The resulting process interpreted in geographical coordinates $(r,\theta,\varphi)$ is a Poisson point process on a sphere of radius $r$. The following code returns a scatter plot of Poisson points on the unit sphere.

GNU Octave or Matlab:

%Plot random points on a unit sphere. Returns the points in a vector ref in cartesian coordinates
function refc = poissononsphere(density)
  yMin = -1; yMax = 1;
  xMin = -pi; xMax = pi;
  
  xDelta = xMax - xMin; yDelta = yMax - yMin; %Rectangle dimensions
  numbPoints = poissrnd(density);    %Number of points in the area is a Poisson variable of intensity given as density
  x = xDelta*(rand(numbPoints,1)) + xMin;    %Pick points from uniform distribution
  y = yDelta*(rand(numbPoints,1)) + yMin;    %Map referencepoints to geographical coordinates
  ref = [x y]';

  refs = [x'; asin(y)'];%Map geographical coordinates to Cartesian coordinates on a unit circle
  r = 1;
  refc = [r*sin(refs(2,:)+pi/2).*cos(refs(1,:)+pi);...
          r*sin(refs(2,:)+pi/2).*sin(refs(1,:)+pi);...
          r*cos(refs(2,:)+pi/2)];

  figure(1)    %Plot
  [X, Y, Z] = sphere;
  surf(X,Y,Z,'EdgeColor','none','FaceColor','black');
  hold on
  scatter3(refc(1,:),refc(2,:),refc(3,:),10,...
           'MarkerFaceColor','yellow',...
           'MarkerEdgeColor','red');
  axis equal
end

Python:

import numpy as np
import scipy.stats
import matplotlib.pyplot as plt
from mpl_toolkits.mplot3d import axes3d

#Rectangle dimension
xMin = -np.pi; xMax = np.pi;
yMin = -1; yMax = 1;
xDelta = xMax - xMin; yDelta = yMax - yMin; #rectangle dimensions

#Density parameter of the Poisson point process.
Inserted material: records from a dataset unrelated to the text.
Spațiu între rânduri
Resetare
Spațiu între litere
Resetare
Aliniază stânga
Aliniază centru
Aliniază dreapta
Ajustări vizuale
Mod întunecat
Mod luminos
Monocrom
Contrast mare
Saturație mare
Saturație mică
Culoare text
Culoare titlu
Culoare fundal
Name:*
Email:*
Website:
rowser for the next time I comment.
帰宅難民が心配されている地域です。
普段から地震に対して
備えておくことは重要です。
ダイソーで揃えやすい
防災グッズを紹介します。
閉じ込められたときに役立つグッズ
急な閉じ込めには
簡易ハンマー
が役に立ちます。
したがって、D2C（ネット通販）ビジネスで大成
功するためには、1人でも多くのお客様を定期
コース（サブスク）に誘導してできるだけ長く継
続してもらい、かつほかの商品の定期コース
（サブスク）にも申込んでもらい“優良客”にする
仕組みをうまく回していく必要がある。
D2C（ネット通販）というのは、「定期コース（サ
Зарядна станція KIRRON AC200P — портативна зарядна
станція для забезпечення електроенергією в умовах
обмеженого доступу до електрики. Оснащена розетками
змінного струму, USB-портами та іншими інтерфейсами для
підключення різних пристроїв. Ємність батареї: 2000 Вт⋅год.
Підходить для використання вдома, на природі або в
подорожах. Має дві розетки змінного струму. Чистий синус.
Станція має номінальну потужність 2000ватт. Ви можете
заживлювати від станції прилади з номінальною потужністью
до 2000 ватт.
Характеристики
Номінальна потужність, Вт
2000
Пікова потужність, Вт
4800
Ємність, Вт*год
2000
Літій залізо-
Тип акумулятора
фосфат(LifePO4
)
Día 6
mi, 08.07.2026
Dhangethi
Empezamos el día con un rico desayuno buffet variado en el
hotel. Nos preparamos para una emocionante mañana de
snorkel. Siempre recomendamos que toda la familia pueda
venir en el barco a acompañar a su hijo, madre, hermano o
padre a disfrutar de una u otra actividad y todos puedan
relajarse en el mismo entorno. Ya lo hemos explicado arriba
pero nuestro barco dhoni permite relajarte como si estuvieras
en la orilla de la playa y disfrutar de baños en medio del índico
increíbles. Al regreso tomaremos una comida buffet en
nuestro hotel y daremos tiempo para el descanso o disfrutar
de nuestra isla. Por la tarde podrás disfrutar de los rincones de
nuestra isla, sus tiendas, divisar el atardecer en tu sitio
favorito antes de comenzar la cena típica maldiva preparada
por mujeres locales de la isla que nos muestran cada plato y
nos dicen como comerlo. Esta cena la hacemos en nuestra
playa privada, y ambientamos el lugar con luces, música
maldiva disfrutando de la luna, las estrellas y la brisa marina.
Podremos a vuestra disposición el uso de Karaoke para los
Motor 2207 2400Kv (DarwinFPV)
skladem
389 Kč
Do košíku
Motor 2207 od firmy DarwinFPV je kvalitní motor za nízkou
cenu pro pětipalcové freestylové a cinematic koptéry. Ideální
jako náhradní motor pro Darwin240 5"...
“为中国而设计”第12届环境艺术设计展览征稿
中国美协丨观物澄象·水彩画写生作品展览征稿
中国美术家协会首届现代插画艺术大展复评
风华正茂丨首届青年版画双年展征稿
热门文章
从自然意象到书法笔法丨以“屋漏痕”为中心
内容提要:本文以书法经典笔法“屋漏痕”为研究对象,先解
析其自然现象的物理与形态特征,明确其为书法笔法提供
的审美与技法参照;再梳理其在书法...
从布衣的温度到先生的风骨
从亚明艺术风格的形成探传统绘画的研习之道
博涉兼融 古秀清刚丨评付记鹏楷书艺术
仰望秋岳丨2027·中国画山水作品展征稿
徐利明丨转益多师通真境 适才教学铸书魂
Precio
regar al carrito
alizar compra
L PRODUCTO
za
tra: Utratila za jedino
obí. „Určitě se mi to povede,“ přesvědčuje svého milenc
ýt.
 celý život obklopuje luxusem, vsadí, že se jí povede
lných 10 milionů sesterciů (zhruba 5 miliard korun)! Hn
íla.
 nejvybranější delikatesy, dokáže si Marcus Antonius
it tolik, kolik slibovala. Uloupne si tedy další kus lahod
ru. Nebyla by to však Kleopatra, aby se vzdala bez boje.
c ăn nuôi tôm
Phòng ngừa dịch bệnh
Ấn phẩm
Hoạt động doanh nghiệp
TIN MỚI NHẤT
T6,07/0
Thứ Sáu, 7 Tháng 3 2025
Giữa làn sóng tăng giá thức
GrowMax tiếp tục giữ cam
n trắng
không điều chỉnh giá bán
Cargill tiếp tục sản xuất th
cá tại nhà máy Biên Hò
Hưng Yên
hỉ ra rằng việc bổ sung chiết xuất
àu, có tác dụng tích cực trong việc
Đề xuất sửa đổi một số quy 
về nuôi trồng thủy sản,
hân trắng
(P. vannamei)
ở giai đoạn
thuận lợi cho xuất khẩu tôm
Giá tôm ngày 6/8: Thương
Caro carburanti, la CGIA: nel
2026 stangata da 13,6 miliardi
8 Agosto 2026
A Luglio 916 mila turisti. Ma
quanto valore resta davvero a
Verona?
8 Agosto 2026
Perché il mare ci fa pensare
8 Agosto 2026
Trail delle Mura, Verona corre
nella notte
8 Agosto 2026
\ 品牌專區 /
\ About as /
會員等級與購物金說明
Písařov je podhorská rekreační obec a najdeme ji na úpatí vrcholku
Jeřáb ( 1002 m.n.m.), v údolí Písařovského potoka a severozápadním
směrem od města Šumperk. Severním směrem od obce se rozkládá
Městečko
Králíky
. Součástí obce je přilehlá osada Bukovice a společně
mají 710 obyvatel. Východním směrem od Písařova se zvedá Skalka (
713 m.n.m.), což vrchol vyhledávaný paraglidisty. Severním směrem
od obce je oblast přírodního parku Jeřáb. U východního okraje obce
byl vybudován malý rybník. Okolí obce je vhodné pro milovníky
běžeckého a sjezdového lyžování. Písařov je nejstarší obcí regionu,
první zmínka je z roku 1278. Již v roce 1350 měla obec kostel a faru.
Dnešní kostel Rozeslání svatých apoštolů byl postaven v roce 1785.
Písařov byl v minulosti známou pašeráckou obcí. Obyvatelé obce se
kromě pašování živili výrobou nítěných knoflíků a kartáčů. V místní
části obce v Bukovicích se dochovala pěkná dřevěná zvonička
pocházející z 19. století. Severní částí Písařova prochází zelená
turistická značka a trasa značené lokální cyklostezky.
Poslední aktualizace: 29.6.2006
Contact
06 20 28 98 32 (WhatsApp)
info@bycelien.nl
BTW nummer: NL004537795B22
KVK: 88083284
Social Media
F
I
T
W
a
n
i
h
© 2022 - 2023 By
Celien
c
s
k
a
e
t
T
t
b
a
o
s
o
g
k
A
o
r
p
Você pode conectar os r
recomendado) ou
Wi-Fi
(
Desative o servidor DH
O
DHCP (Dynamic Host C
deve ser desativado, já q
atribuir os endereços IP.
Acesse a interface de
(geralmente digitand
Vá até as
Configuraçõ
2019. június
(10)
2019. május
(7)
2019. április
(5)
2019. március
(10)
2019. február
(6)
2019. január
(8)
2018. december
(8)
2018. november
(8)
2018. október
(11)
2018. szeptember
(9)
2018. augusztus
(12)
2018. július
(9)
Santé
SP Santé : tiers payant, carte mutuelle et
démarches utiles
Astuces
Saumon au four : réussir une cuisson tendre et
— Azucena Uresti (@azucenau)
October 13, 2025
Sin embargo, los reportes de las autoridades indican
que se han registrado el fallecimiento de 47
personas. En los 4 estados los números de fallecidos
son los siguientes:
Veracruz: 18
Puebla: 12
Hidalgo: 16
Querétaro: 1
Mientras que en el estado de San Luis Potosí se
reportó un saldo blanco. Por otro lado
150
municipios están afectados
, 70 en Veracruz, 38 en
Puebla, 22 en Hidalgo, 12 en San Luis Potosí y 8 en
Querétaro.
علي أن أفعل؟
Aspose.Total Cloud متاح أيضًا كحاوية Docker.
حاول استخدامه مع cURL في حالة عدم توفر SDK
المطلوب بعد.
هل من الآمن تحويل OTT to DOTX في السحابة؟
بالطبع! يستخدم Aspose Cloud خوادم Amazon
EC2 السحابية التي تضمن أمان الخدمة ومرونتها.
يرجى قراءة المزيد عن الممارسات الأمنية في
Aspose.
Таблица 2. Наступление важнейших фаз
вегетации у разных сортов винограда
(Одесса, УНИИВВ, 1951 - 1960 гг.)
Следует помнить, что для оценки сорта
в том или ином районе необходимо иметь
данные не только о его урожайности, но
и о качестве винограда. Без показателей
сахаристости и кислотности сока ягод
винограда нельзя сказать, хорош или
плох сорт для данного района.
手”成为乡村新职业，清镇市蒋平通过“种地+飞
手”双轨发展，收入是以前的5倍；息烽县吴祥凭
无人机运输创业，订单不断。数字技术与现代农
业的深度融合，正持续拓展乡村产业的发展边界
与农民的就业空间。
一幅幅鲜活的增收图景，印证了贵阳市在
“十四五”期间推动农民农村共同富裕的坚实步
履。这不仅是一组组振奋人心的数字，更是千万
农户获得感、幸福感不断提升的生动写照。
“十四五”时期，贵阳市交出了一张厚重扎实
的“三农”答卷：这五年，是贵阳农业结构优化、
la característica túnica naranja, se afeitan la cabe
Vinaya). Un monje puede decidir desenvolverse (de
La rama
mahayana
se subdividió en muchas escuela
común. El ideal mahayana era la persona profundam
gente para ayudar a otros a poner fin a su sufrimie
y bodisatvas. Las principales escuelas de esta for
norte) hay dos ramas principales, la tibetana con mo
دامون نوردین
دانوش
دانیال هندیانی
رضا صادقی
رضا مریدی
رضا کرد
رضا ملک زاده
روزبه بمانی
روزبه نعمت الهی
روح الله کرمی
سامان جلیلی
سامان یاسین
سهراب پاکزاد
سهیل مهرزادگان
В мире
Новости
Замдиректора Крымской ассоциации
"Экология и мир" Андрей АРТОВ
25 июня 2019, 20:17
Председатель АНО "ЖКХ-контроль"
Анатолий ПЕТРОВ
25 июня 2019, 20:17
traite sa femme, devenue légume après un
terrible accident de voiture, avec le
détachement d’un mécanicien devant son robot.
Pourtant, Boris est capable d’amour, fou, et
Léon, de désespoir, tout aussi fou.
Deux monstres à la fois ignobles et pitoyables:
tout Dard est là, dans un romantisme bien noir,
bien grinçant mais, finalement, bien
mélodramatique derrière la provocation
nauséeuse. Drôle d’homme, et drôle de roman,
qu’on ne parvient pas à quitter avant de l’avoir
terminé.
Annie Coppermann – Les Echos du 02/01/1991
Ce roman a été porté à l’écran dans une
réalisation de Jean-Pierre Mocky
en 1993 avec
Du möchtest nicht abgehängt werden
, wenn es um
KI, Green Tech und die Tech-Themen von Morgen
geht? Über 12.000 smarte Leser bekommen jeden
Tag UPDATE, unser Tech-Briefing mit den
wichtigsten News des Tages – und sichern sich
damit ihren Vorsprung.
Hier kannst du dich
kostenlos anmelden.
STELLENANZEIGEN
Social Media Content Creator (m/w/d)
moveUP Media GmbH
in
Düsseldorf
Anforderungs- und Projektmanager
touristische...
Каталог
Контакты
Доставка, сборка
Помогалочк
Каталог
Mean number of points on the sphere
lambda0=1000; 

#Simulate Poisson point process

#Number of point in the area is a Poisson variable of intensity lambda0
numbPoints = scipy.stats.poisson( lambda0 ).rvs()
x = xDelta*scipy.stats.uniform.rvs(0,1,((numbPoints,1)))+xMin
y = yDelta*scipy.stats.uniform.rvs(0,1,((numbPoints,1)))+yMin

#Transform to geographical coordinates
x = x
y = np.arcsin(y)
#Plotting
fig = plt.figure()
ax = plt.axes(projection="3d")
ax.scatter(np.sin(y+np.pi/2)*np.cos(x+np.pi),np.sin(y+np.pi/2)*np.sin(x+np.pi),np.cos(y+np.pi/2), color='r' )
plt.show()

Wolfram Language:

(*lambda is the mean number of points on the unit sphere*) 
  poissononsphere[lambda_] := 
  Module[{nrofpoints, phi, theta, radius, refc, polarp}, 
   nrofpoints = RandomVariate[PoissonDistribution[lambda]];
   polarp = 
    Table[{RandomVariate[UniformDistribution[{-Pi, Pi}]], 
      ArcSin[RandomVariate[UniformDistribution[{-1, 1}]]]}, 
     nrofpoints];
   radius = 1;
   refc = 
    Table[{radius*Sin[polarp[[i]][[2]] + Pi/2]*
       Cos[polarp[[i]][[1]] + Pi],
      radius*Sin[polarp[[i]][[2]] + Pi/2]*Sin[polarp[[i]][[1]] + Pi],
      radius*Cos[polarp[[i]][[2]] + Pi/2]}, {i, nrofpoints}];
   refc
   ];
   ListPointPlot3D[poissononsphere[500], BoxRatios -> {1, 1, 1}]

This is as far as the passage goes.